The writer also asked them to share their experiences:
Sailors defend elderly Japanese men, women; when a defense worker picked on the driver, sailors came to his defense.
One time a drunk haole hit me from the back and turned the steer accidentally, but I was mad and hit him back with all I had. He fell down and got hurt [so] that I took him to hospital. The cops came but they couldn’t do anything because I was right. I’m responsible for the passengers y’ know.
However, the worst passengers, according to one bus driver, were those who before the rationing had had the luxury of avoiding public transportation:
I work two years already. Most of the passengers are good, but some of the haoles think they’re too good. That’s why I get mad face all day. You know the other day a haole guy wanted to stop at _______ St. while coming up Nuuanu way, and I didn’t stop for him because no more bus stop sign there. Before there was a bus stop but ever since the war, it was taken off. He got angry at me and told me that he’s going to turn me in. Yeah, and a haole lady wanted to stop where there was no bus stop and when I didn’t stop she rode all the way up Nuuanu and then back. I told her that she had to pay another bus fare for the return trip but she refused to pay just because I didn’t stop the first time. She told me she was going to turn me in and she called me a Jap, too (10/12/43).
Cheek by jowl, especially during the peak hours of six to eight a.m. and four to 6 p.m., passengers sometimes provided serious challenges to the drivers:
The passengers standing crowd around the bus drivers just as if he was a God, while half of the bus is empty in the rear. The women shoppers who go to town in the morning to buy things and wait til the busy hour of the afternoon to go home when all the school children and working people are trying to get home early. The pulling of the buzzer more than 1 or 2 times. People getting on the wrong bus. People asking the driver if he’s going to Kaimuki when his sign reads Waikiki and vice versa.
There were inspectors who cruised certain routes in HRT official cars equipped with radios to make sure buses were on schedule, to check them in at the car barn, and to report accidents. During peak hours, the bus company would send a “cannon ball,” an extra bus. These inspectors had the same power as the police: they could arrest anyone making trouble on buses. The writer commented that the “one outstanding qualification [of inspectors] seems to be their size, for they are all huge men.”

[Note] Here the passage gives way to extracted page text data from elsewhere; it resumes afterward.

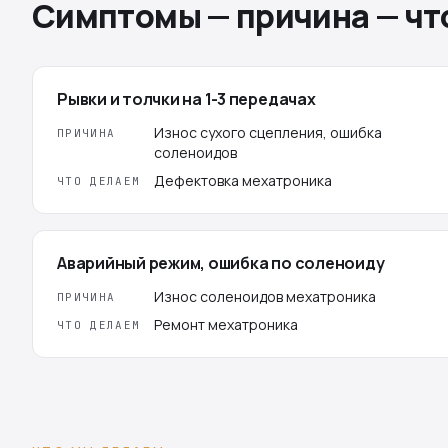
Симптомы — причина — чт
Рывки и толчки на 1-3 передачах
Износ сухого сцепления, ошибка
ПРИЧИНА
соленоидов
Дефектовка мехатроника
ЧТО ДЕЛАЕМ
Аварийный режим, ошибка по соленоиду
Износ соленоидов мехатроника
ПРИЧИНА
Ремонт мехатроника
ЧТО ДЕЛАЕМ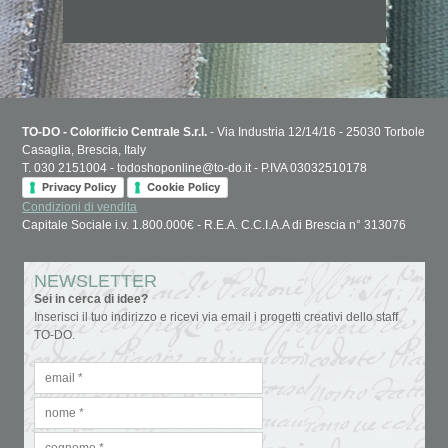
TO-DO - Colorificio Centrale S.r.l.
- Via Industria 12/14/16 - 25030 Torbole
Casaglia, Brescia, Italy
T. 030 2151004 - todoshoponline@to-do.it - P.IVA 03032510178
Privacy Policy
Cookie Policy
Condizioni di vendita
Capitale Sociale i.v. 1.800.000€ - R.E.A. C.C.I.A.A di Brescia n° 313076
NEWSLETTER
Sei in cerca di idee?
Inserisci il tuo indirizzo e ricevi via email i progetti creativi dello staff
TO-DO.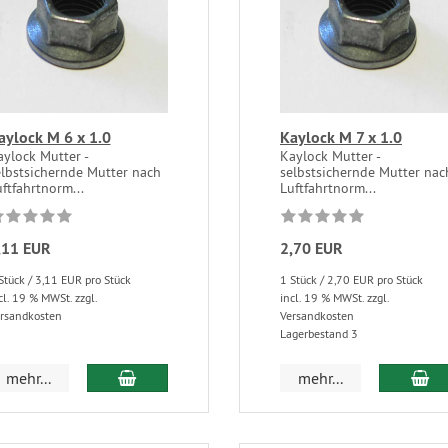
aylock M 6 x 1.0
Kaylock M 7 x 1.0
ylock Mutter -
Kaylock Mutter -
elbstsichernde Mutter nach
selbstsichernde Mutter nac
ftfahrtnorm...
Luftfahrtnorm...
,11 EUR
2,70 EUR
Stück / 3,11 EUR pro Stück
1 Stück / 2,70 EUR pro Stück
cl. 19 % MWSt. zzgl.
incl. 19 % MWSt. zzgl.
rsandkosten
Versandkosten
Lagerbestand 3
mehr...
mehr...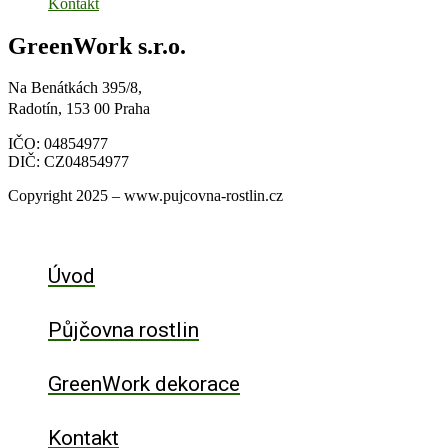
Kontakt
GreenWork s.r.o.
Na Benátkách 395/8,
Radotín, 153 00 Praha
IČO: 04854977
DIČ: CZ04854977
Copyright 2025 – www.pujcovna-rostlin.cz
Úvod
Půjčovna rostlin
GreenWork dekorace
Kontakt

But drivers were often on their own. As a result they were not reprimanded if they got into fights on the bus, although, as one said, they’d need to get a lawyer if they exited the bus to fight. But a kind of vigilantism sometimes prevailed:
There are some local boys, a big gang, who are always looking for such men. They ride the bus during the night with the intention of looking for trouble. I don’t know why, but these boys seem to have it in for the servicemen. They don’t like them and they told us that anytime we need help just call on them. They’re a rough bunch, but in a way it’s good to have them on the bus when driving toward the airport. They sort of protect us, esp. small guys like me.
Drivers blamed the increased rowdyism on the buses to folks having more money to buy more liquor; to “war nerves”; to the lack of assistance from the Army and Navy to help keep order.
This RASRL writer would have been remiss if she hadn’t asked this question: “Have you noticed any hostility among the members of the different racial groups?”
Defense workers, sailors, soldiers, marine cannot tell the difference between a Japse., Korean, and a Chinese. . . . But one would have to be philosophical about such matters. After all, when people aren’t too well educated anything can happen.